Principalement connue pour l’entreprise familiale Besnier, Lactalis, plus connue dans le milieu consommateur sous les noms de Lactel ou Président, la Mayenne dispose également d’une forte présence dans l’agriculture et l’élevage. Ici, la photographie a tenté de mettre en valeur ce patrimoine mayennais par la diversité des plans offerts par l’angle de vue. L’ascension du regard par plans successifs donne un ordre dans l’aspect général de la photographie. L’œil passe d’une allégorie de la culture céréalière (le champ moissonné) à la possession de chevaux d’agrément qui, en dépit de leur aspect peu représentatif, englobe toutes les formes d’élevages de la Mayenne, notamment bovins et porcins. En baissant les yeux depuis le poteau électrique, l’œil attentif peut même espérer apercevoir la portion de route, présence humaine rendue minime par le poids oppressant et omniprésent de la Nature. L’observateur, continuant son chemin, serpente alors entre les nombreux vallons boisés, marqués par de verts pâturages ou par l’or des blés moissonnés, pour finir sa course dans les forêts à l’horizon.
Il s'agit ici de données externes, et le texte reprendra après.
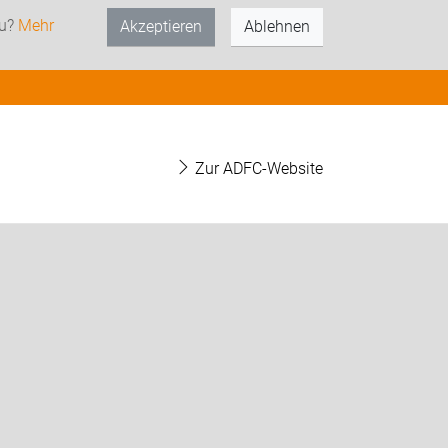
zu?
Mehr
Akzeptieren
Ablehnen
Zur ADFC-Website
Le regard a ainsi englobé la majorité du paysage rural mayennais d’un simple coup d’œil.

Intérêt :

Le choix de cette photographie a été motivé par le désir de présenter un département souvent méconnu (comme beaucoup d’autres,
hélas !). Dans le but de présenter le plus rapidement et le plus complètement la campagne mayennaise, à la manière d’une définition de dictionnaire, il s’est avéré indispensable de choisir un angle de vue qui permît une interprétation à la fois riche et diverse. La structure
multi-planaire de cette photographie remplit parfaitement le cahier des charges fixé par le photographe.